Она не знала, что ответить, и несколько раз повернула голову на подушке.
– Я хотела тебе сказать… я хотела тебе сказать…
– Что?
– Вот… что я теперь жалею.
– О чем ты жалеешь?
– Что я так поступила.
– Что ты мне написала?
– Да нет, ты же прекрасно понимаешь. Я говорю о Ральди.
– Слишком поздно, Алиса. Ральди умерла.
Она заплакала, по-детски морща все лицо.
– Я бы хотела, чтобы ты ко мне приходил время от времени.
– Откровенно говоря, зачем?
– Не знаю. Ты понимаешь, я ведь совсем одна. У меня никого нет на всем свете, вот только маленький музыкант, но ведь он же не человек, он как я.
Она сбивчиво объясняла мне, почему она меня вызвала. В небольшом и бедном запасе чувств, которым она обладала – и в котором не было ни любви, ни страсти, ни ненависти, ни даже гнева или сильного сожаления, – существовали все-таки какие-то отдаленные намеки на интерес к тому, что ее непосредственно не касалось и не задевало. Она сказала мне, что все, кого она встречала, хотели от нее, в том или ином виде, только одного, всегда одного и того же. Природа и в этом смысле не пощадила ее, лишив ее всякого темперамента.

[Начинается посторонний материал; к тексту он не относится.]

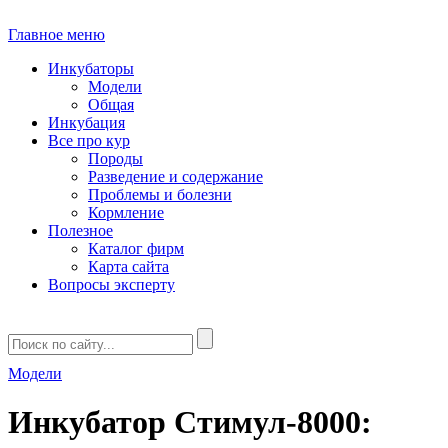
Главное меню
Инкубаторы
Модели
Общая
Инкубация
Все про кур
Породы
Разведение и содержание
Проблемы и болезни
Кормление
Полезное
Каталог фирм
Карта сайта
Вопросы эксперту
Модели
Инкубатор Стимул-8000:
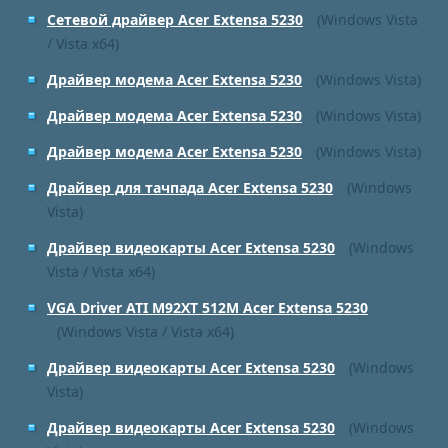
Сетевой драйвер Acer Extensa 5230
(Windows Vista
/ Vista x64)
Драйвер модема Acer Extensa 5230
(Windows Vista)
Драйвер модема Acer Extensa 5230
(Windows Vista)
Драйвер модема Acer Extensa 5230
(Windows Vista)
Драйвер для тачпада Acer Extensa 5230
(Windows
Vista)
Драйвер видеокарты Acer Extensa 5230
(Windows
Vista / Vista x64)
VGA Driver ATI M92XT 512M Acer Extensa 5230
(Windows Vista / Vista x64)
Драйвер видеокарты Acer Extensa 5230
(Windows
Vista)
Драйвер видеокарты Acer Extensa 5230
(Windows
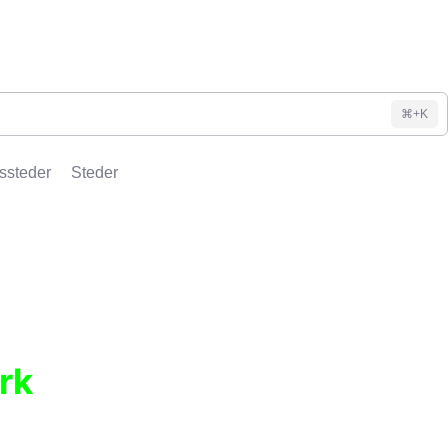
⌘+K
ssteder
Steder
rk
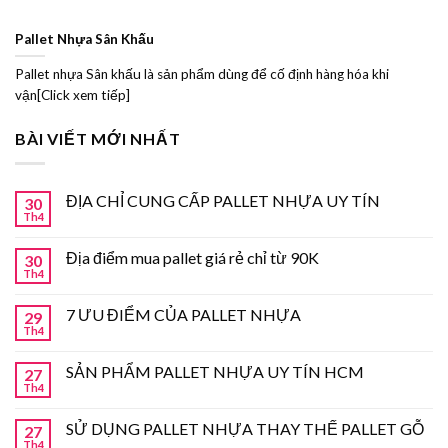
Pallet Nhựa Sân Khấu
Pallet nhựa Sân khấu là sản phẩm dùng để cố định hàng hóa khi
vận[Click xem tiếp]
BÀI VIẾT MỚI NHẤT
ĐỊA CHỈ CUNG CẤP PALLET NHỰA UY TÍN
30
Th4
Địa điểm mua pallet giá rẻ chỉ từ 90K
30
Th4
7 ƯU ĐIỂM CỦA PALLET NHỰA
29
Th4
SẢN PHẨM PALLET NHỰA UY TÍN HCM
27
Th4
SỬ DỤNG PALLET NHỰA THAY THẾ PALLET GỖ
27
Th4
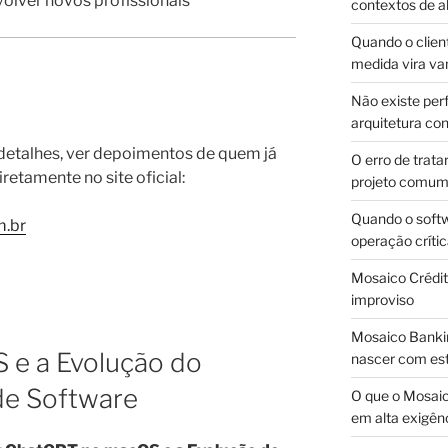
lver novos profissionais
contextos de a
Quando o client
medida vira v
Não existe pe
arquitetura con
detalhes, ver depoimentos de quem já
O erro de trata
retamente no site oficial:
projeto comu
Quando o soft
m.br
operação críti
Mosaico Crédito
improviso
Mosaico Bankin
e a Evolução do
nascer com est
de Software
O que o Mosaic
em alta exigên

– Для меня спать с мужчиной, все равно с каким, это наказание. Если бы ты знал, как это противно! А тебя это не интересует, ты не хочешь со мной спать. И потом, когда ты меня не ругаешь, ты говоришь вещи, которых я никогда от других не слышу. Ральди мне всегда говорила, что ты не такой, как другие шоферы. Это правда, что ты получил образование?
Мне было неловко, и мне было жаль ее.
– Я бы очень хотела, чтобы ты приходил. Я у тебя ничего, кроме этого, не прошу. Ты будешь сидеть там, где сидишь сейчас, в этом кресле, и будешь со мной разговаривать, если тебе захочется. Ты будешь говорить, о чем ты думаешь. И ты скажешь мне, почему я такая дура. Хочешь? Прости меня за беспокойство, которое я тебе причиняю.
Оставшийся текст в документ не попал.